Oct 24, 2012
China is expanding its energy footprint in Latin America in a two-pronged strategy to secure its economy's fuel needs and create a niche for future trade in the southern region.
China's latest foray into equity investment is a 10 percent share of offshore Brazilian oil and gas reserves awaiting development as part of a multibillion-dollar program.
Brazil has been choosing equity partners with an eye on deeper collaboration that opens business opportunities for its own commodities and manufactures and China offers fits the bill perfectly -- for now.
Despite analysts' warnings that China's economic slowdown may be quicker than originally estimated and, despite an outcry in the United States and elsewhere over Chinese investments, South America has given Chinese cash and enterprise an open-ended welcome.
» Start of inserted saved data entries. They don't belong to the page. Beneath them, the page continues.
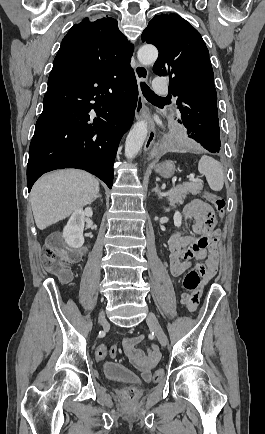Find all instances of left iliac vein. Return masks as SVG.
<instances>
[{
    "instance_id": "obj_1",
    "label": "left iliac vein",
    "mask_w": 265,
    "mask_h": 434,
    "mask_svg": "<svg viewBox=\"0 0 265 434\" xmlns=\"http://www.w3.org/2000/svg\"><path fill=\"white\" fill-rule=\"evenodd\" d=\"M146 322H147L148 326L151 328V330L156 334L159 343L162 346H166L167 342H168L167 336H166L164 330L162 329L161 325L159 324L157 317L155 316V314L153 312H151V311L148 312Z\"/></svg>"
}]
</instances>
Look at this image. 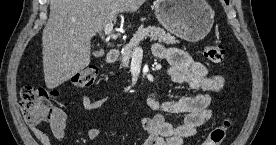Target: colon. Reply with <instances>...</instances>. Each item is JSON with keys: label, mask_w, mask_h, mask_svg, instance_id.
Masks as SVG:
<instances>
[{"label": "colon", "mask_w": 276, "mask_h": 145, "mask_svg": "<svg viewBox=\"0 0 276 145\" xmlns=\"http://www.w3.org/2000/svg\"><path fill=\"white\" fill-rule=\"evenodd\" d=\"M205 58L214 64L224 60L225 48L222 45H208L204 48ZM98 76L95 66H87L76 72L71 78V84L77 88L91 87ZM56 92L44 87L27 85L20 92V107L25 121L31 126H40L49 122L55 114L52 103ZM232 122L229 118L214 126L202 145H221L227 137Z\"/></svg>", "instance_id": "5ec220e1"}]
</instances>
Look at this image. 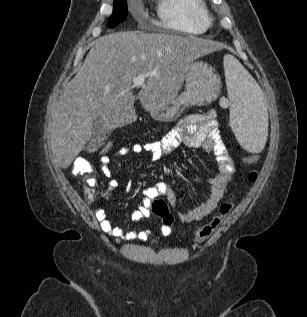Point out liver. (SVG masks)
<instances>
[{
	"instance_id": "1",
	"label": "liver",
	"mask_w": 307,
	"mask_h": 317,
	"mask_svg": "<svg viewBox=\"0 0 307 317\" xmlns=\"http://www.w3.org/2000/svg\"><path fill=\"white\" fill-rule=\"evenodd\" d=\"M219 50L210 40L167 33L124 31L97 39L64 87L53 116L51 149L61 168H68L90 140L97 117L108 131L137 119L132 83L138 75L154 74L137 96L148 111L178 94L194 59Z\"/></svg>"
}]
</instances>
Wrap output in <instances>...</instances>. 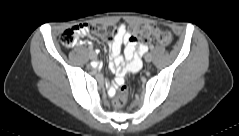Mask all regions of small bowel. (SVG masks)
Listing matches in <instances>:
<instances>
[{
  "label": "small bowel",
  "mask_w": 239,
  "mask_h": 136,
  "mask_svg": "<svg viewBox=\"0 0 239 136\" xmlns=\"http://www.w3.org/2000/svg\"><path fill=\"white\" fill-rule=\"evenodd\" d=\"M109 46L111 50L109 67L112 71H116L118 76L116 84L118 85L122 81L121 78L126 73L141 67V57L142 54L147 53L148 45L138 44V42L133 39V36L126 30L125 24H120ZM123 46L124 59L126 62H124L121 56Z\"/></svg>",
  "instance_id": "obj_1"
}]
</instances>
The latest breakthrough for China came when Brazil's National Petroleum Agency ANP gave the green light for China's state-run conglomerate Sinochem purchasing a 10 percent stake in five offshore blocks.
Talks on the equity sale gained momentum last year and in January Sinochem purchased the stake from the local unit of French oil and natural-gas company Perenco.
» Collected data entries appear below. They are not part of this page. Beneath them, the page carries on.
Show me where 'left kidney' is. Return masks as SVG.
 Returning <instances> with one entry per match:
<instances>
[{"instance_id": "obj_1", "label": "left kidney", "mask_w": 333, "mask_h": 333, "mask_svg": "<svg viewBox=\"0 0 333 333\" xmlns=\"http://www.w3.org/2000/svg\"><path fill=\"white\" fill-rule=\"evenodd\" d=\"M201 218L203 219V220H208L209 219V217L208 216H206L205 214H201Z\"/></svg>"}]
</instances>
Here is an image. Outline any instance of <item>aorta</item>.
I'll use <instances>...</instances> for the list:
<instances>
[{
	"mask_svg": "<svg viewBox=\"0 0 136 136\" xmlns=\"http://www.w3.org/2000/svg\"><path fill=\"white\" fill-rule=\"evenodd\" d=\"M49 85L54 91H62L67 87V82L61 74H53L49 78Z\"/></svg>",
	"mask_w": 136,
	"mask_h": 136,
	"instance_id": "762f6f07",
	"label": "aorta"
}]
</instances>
ANP approved the deal at a board meeting this month. Details of the transaction are yet to become known but it follows several Chinese oil and gas acquisitions in Brazil, Argentina and ongoing talks on several other ventures.
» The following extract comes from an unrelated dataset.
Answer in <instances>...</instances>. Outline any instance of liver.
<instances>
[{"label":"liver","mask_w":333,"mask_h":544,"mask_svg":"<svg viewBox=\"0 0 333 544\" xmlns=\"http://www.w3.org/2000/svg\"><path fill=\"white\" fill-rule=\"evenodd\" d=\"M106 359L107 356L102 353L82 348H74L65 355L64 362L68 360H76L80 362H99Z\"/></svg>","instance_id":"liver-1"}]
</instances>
Sinochem previously acquired a 40 percent stake in Norwegian company Statoil's Peregrino offshore field in Brazil for $3.07 billion while China's Sinopec paid $5.19 billion for a 30 percent stake in the Brazilian unit of Portugal's Galp Energia.
Sinopec also paid $7 billion for a 40 percent share of the Brazilian unit of Spanish oil company Repsol, which lost its majority ownership of YPF in neighboring Argentina in a state takeover. The Argentine nationalization raised fears, since dispelled, that foreign investors might be discouraged from buying equity in Latin America.
In the latest deal, Sinochem acquired a 10 percent working stake in five blocks of the offshore Espirito Santos Basin in return for funding exploration-commitment wells.
Perenco retains a 40 percent operator stake in the blocks, with partner OGX Petroleo e Participacoes holding the remaining 50 percent.
Sinochem Corp., founded in 1950, is China's largest trading company, dealing in petrochemicals distribution, rubber, plastics, and agrochemicals.
Formerly owned directly by the Chinese government, Sinochem converted to a joint-stock company in 2009, a process China is keen to promote to blunt criticism that its international trading companies have too much government interference.
China became the third-largest investor in Latin America in 2010, behind the United States and the Netherlands, with investment deals in oil and gas, minerals and construction across the region.